In 2014, Federal Judge W. Louis Sands, with senior status, presided over the criminal trial of U.S. executives of the Peanut Corporation. And in the new rulings, Sands once again said “no” and “no” to the defendant Michael Parnell, who sought both a “compassionate release” and an overturning of his conviction on constitutional grounds.

It spells defeat for Parnell, 64, who was a peanut broker for the PCA, when his peanut processing plant in Blakely, Georgia, was discovered to be the source of a deadly salmonella outbreak in several states. He is currently in Fort Dix, New Jersey federal prison, serving a 20-year sentence.

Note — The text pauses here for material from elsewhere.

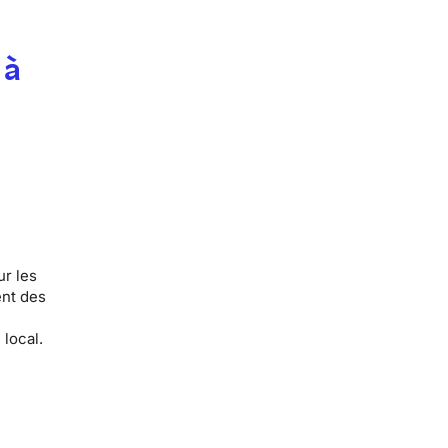
 à
ur les
nt des
local
.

In the motion, originally filed in February 2021, Parnell asked “the court to reduce and suspend his remaining term of incarceration so that he can be placed under electronic home surveillance at his Virginia residence for as long as the court deems reasonable and then placed in custody.” . supervised probation.”

On February 15, 2013, Parnell was charged with alleged conspiracy to commit mail fraud and wire fraud, conspiracy to introduce adulterated food into interstate commerce, conspiracy to introduce adulterated food into interstate commerce, introducing adulterated and misbranded foodstuffs into interstate commerce with intent to deceive or mislead, interstate delivery fraud, electronic fraud, and obstruction of justice.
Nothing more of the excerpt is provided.